Delhi HC chooses to stay ‘off-the-record’
Courtroom No. 13 of the Delhi High Court witnessed high drama on Thursday when a businessman recorded the proceedings using a mini tape recorder.delhi Updated: Apr 09, 2010 00:24 IST
Courtroom No. 13 of the Delhi High Court witnessed high drama on Thursday when a businessman recorded the proceedings using a mini tape recorder.
Fifty-year-old Deepak Khosla had succeeded in taping at least 100 minutes of hearing before judge Justice S. Muralidhar ordered its seizure after lawyers objected. Ironically, the court was hearing a petition filed by him seeking audio recording of court proceedings to ensure “more transparency in the working of judiciary”. Khosla was arguing the matter himself as his lawyer K.V. Dhananjay was out of station.
As the hearing began at 12:30, Khosla placed his recorder on the desk before him. As shocked lawyers and the judge looked on, he sought permission to record the proceedings so that he could “share what transpired in the court with his lawyer”.

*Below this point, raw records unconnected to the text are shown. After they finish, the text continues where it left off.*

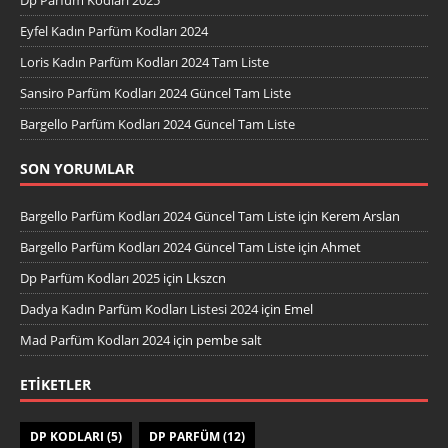
Eyfel Kadın Parfüm Kodları 2024
Loris Kadın Parfüm Kodları 2024 Tam Liste
Sansiro Parfüm Kodları 2024 Güncel Tam Liste
Bargello Parfüm Kodları 2024 Güncel Tam Liste
SON YORUMLAR
Bargello Parfüm Kodları 2024 Güncel Tam Liste
için
Kerem Arslan
Bargello Parfüm Kodları 2024 Güncel Tam Liste
için
Ahmet
Dp Parfüm Kodları 2025
için
Lkszcn
Dadya Kadın Parfüm Kodları Listesi 2024
için
Emel
Mad Parfüm Kodları 2024
için
pembe salt
ETIKETLER
DP KODLARI
(5)
DP PARFÜM
(12)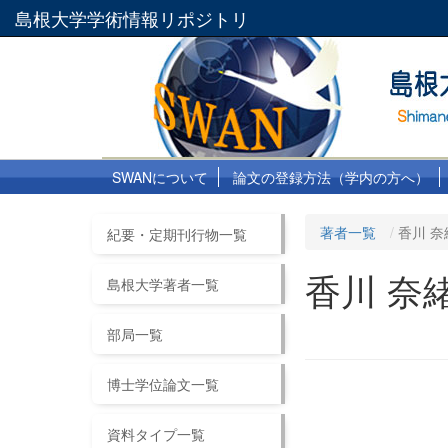
島根大学学術情報リポジトリ
SWANについて
論文の登録方法（学内の方へ）
著者一覧
香川 奈
紀要・定期刊行物一覧
香川 奈
島根大学著者一覧
部局一覧
博士学位論文一覧
資料タイプ一覧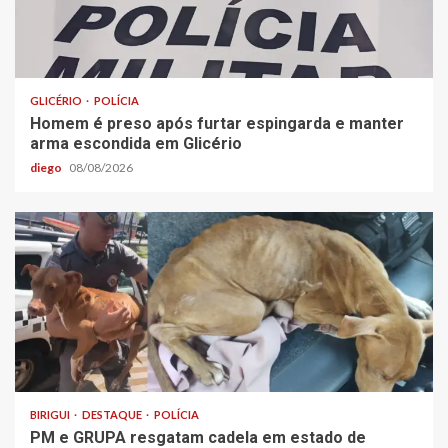
GLICÉRIO
POLÍCIA
Homem é preso após furtar espingarda e manter
arma escondida em Glicério
diego
08/08/2026
BIRIGUI
DESTAQUE
POLÍCIA
PM e GRUPA resgatam cadela em estado de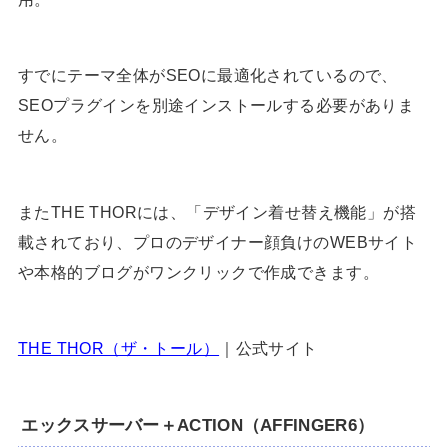
すでにテーマ全体がSEOに最適化されているので、
SEOプラグインを別途インストールする必要がありま
せん。
またTHE THORには、「デザイン着せ替え機能」が搭
載されており、プロのデザイナー顔負けのWEBサイト
や本格的ブログがワンクリックで作成できます。
THE THOR（ザ・トール）
｜公式サイト
エックスサーバー＋ACTION（AFFINGER6）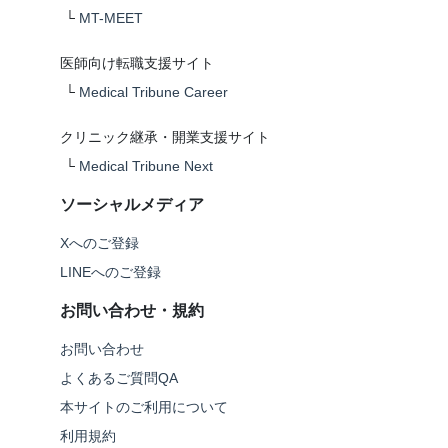
└
MT-MEET
医師向け転職支援サイト
└
Medical Tribune Career
クリニック継承・開業支援サイト
└
Medical Tribune Next
ソーシャルメディア
Xへのご登録
LINEへのご登録
お問い合わせ・規約
お問い合わせ
よくあるご質問QA
本サイトのご利用について
利用規約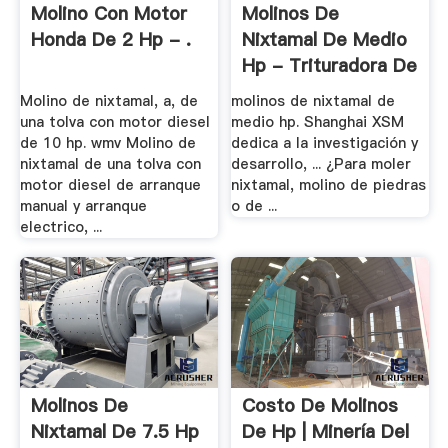
Molino Con Motor
Molinos De
Honda De 2 Hp - .
Nixtamal De Medio
Hp - Trituradora De
.
Molino de nixtamal, a, de
molinos de nixtamal de
una tolva con motor diesel
medio hp. Shanghai XSM
de 10 hp. wmv Molino de
dedica a la investigación y
nixtamal de una tolva con
desarrollo, ... ¿Para moler
motor diesel de arranque
nixtamal, molino de piedras
manual y arranque
o de ...
electrico, ...
Molinos De
Costo De Molinos
Nixtamal De 7.5 Hp
De Hp | Minería Del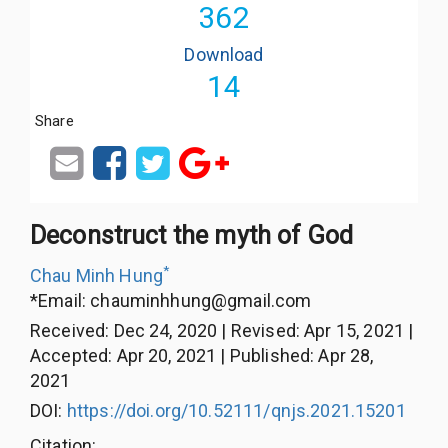
362
Download
14
Share
Deconstruct the myth of God
*
Chau Minh Hung
*Email:
chauminhhung@gmail.com
Received
:
Dec 24, 2020
|
Revised
:
Apr 15, 2021
|
Accepted
:
Apr 20, 2021
|
Published
:
Apr 28,
2021
DOI:
https://doi.org/10.52111/qnjs.2021.15201
Citation
: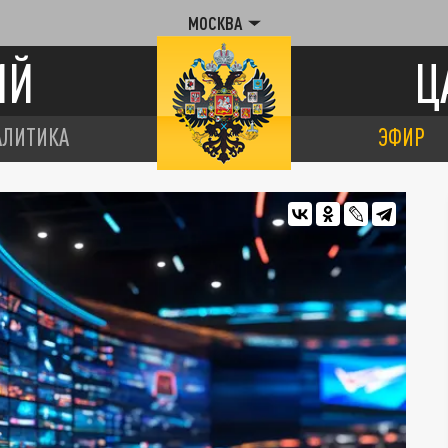
МОСКВА
ИЙ
Ц
АЛИТИКА
ЭФИР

The judge did not object. After 15 minutes, the court deferred the hearing to 2:15 pm. The judge told him not to bring his recorder. But post-lunch, a defiant Khosla was back with his tape recorder . Rajiv Bansal, the lawyer representing the Delhi HC protested and termed it “clear contempt of court”. Judge Muralidhar ordered seizure of the devise after Additional Solicitor General A.S. Chandiok too objected.
Justifying his plea, Dhananjay says, “It will make court proceedings more transparent. All parties can be made accountable and they shall not go back on their words. Human memory is fallible”.